Segment Start: DATASET

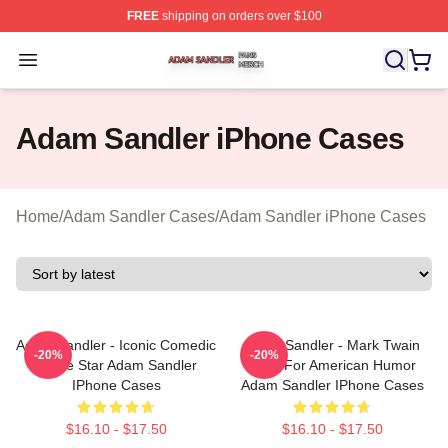
FREE
shipping on orders over $100
Adam Sandler Shop ⚡️ Officially Licensed Adam Sandle
Open menu
Adam Sandler iPhone Cases
Home
/
Adam Sandler Cases
/
Adam Sandler iPhone Cases
Adam Sandler - Iconic Comedic
Adam Sandler - Mark Twain
-20%
-20%
Movie Star Adam Sandler
Prize For American Humor
IPhone Cases
Adam Sandler IPhone Cases
$16.10 - $17.50
$16.10 - $17.50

Segment End: DATASET

PROBLEM STATEMENT
Repeat the data above exactly; images are not part of the copy.

ANSWER TO THIS PROBLEM
FREE
shipping on orders over $100
Adam Sandler Shop ⚡️ Officially Licensed Adam Sandle
Open menu
Adam Sandler iPhone Cases
Home
/
Adam Sandler Cases
/
Adam Sandler iPhone Cases
Adam Sandler - Iconic Comedic
Adam Sandler - Mark Twain
-20%
-20%
Movie Star Adam Sandler
Prize For American Humor
IPhone Cases
Adam Sandler IPhone Cases
$16.10 - $17.50
$16.10 - $17.50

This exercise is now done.